Sudah beberapa minggu terakhir ini saya mencoba lebih 'sadar' alih-alih sekadar 'sabar' dengan apa yang terjadi dalam diri, mencoba mencari akar sebabnya dulu alih-alih mencari pelarian dengan hal-hal yang sifatnya temporer : makan coklat, membeli buku, mengobrol tentang isi hati,dan sebagainya.




**


Ada satu tulisan menarik dari Mbak Hanny di blog-nya. Tentang self-care. dan saya pikir itu relevan sekali :)

Tulisan itu kemudian membuat saya ingat kembali pada yang satu ini,

Harus selesai dengan diri sendiri sebelum memikirkan orang lain

Kalimat yang muncul di suatu hari saat mendapati Ibu yang kelelahan setelah hari-hari di rumah sakit bersama Bapak. 

Ew, seems like a strong words, huh?

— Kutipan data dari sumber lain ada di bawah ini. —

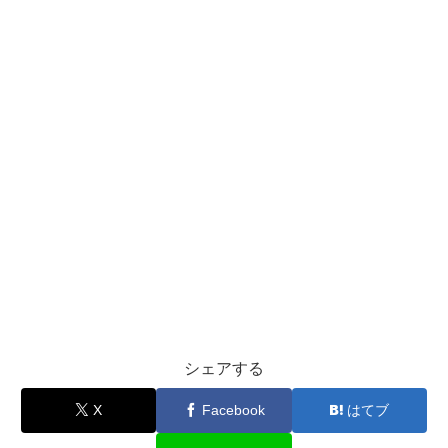
シェアする
X
Facebook
はてブ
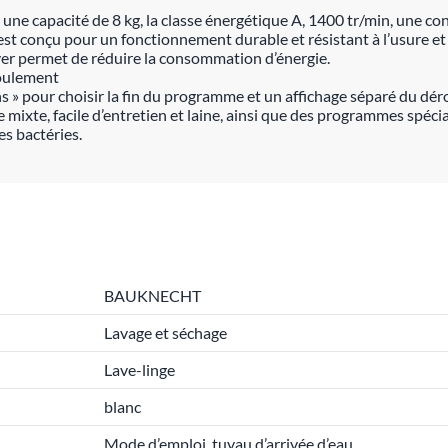
ne capacité de 8 kg, la classe énergétique A, 1400 tr/min, une c
st conçu pour un fonctionnement durable et résistant à l’usure et
ver permet de réduire la consommation d’énergie.
roulement
ans » pour choisir la fin du programme et un affichage séparé du 
 mixte, facile d’entretien et laine, ainsi que des programmes spé
s bactéries.
BAUKNECHT
Lavage et séchage
Lave-linge
blanc
Mode d’emploi, tuyau d’arrivée d’eau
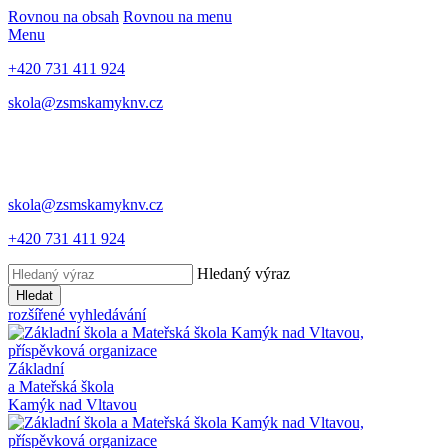
Rovnou na obsah
Rovnou na menu
Menu
+420 731 411 924
skola@zsmskamyknv.cz
skola@zsmskamyknv.cz
+420 731 411 924
Hledaný výraz
Hledat
rozšířené vyhledávání
Základní
a Mateřská škola
Kamýk nad Vltavou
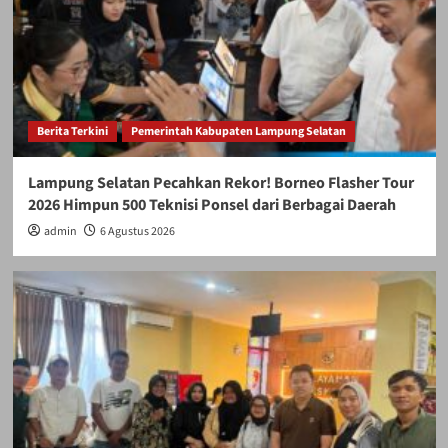
Berita Terkini
Pemerintah Kabupaten Lampung Selatan
Lampung Selatan Pecahkan Rekor! Borneo Flasher Tour
2026 Himpun 500 Teknisi Ponsel dari Berbagai Daerah
admin
6 Agustus 2026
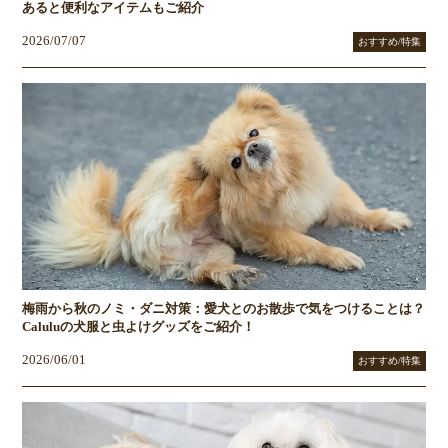
あると便利なアイテムもご紹介
2026/07/07
おすすめ/特集
梅雨から秋のノミ・ダニ対策：愛犬とのお散歩で気をつけることは？
Caluluの犬服と虫よけグッズをご紹介！
2026/06/01
おすすめ/特集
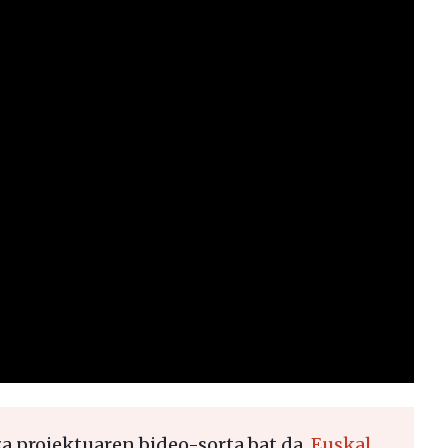
 proiektuaren bideo-sorta bat da.
Euskal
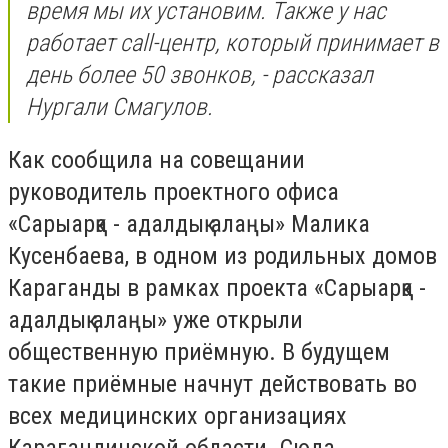
время мы их установим. Также у нас
работает call-центр, который принимает в
день более 50 звонков, - рассказал
Нургали Смагулов.
Как сообщила на совещании
руководитель проектного офиса
«Сарыарқа - адалдық алаңы» Малика
Кусенбаева, в одном из родильных домов
Караганды в рамках проекта «Сарыарқа -
адалдық алаңы» уже открыли
общественную приёмную. В будущем
такие приёмные начнут действовать во
всех медицинских организациях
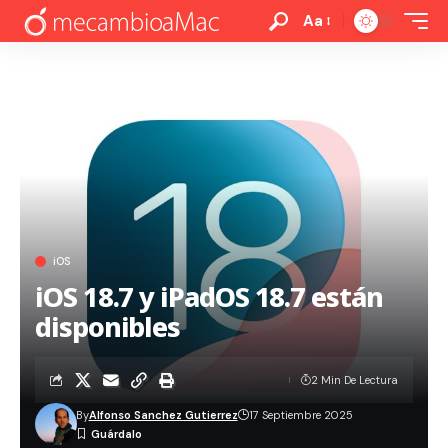
Aa
iOS
iOS 18.7 y iPadOS 18.7 están
disponibles
2 Min De Lectura
By
Alfonso Sanchez Gutierrez
17 Septiembre 2025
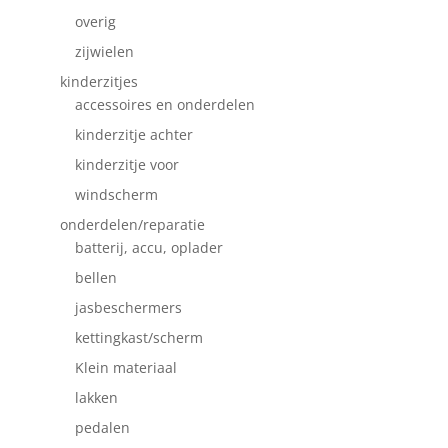
overig
zijwielen
kinderzitjes
accessoires en onderdelen
kinderzitje achter
kinderzitje voor
windscherm
onderdelen/reparatie
batterij, accu, oplader
bellen
jasbeschermers
kettingkast/scherm
Klein materiaal
lakken
pedalen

And slightly egocentric, nah?

Tapi sebenarnya begini,


**



Saya mempelajari psikologi saat kuliah, dan sampai sekarang masih jatuh cinta dengan teori Abraham Maslow--iya, yang tahap kebutuhan manusia itu; dimana untuk 'naik kelas' ke kebutuhan selanjutnya maka kebutuhan sebelumnya harus selesai atau dipenuhi terlebih dulu.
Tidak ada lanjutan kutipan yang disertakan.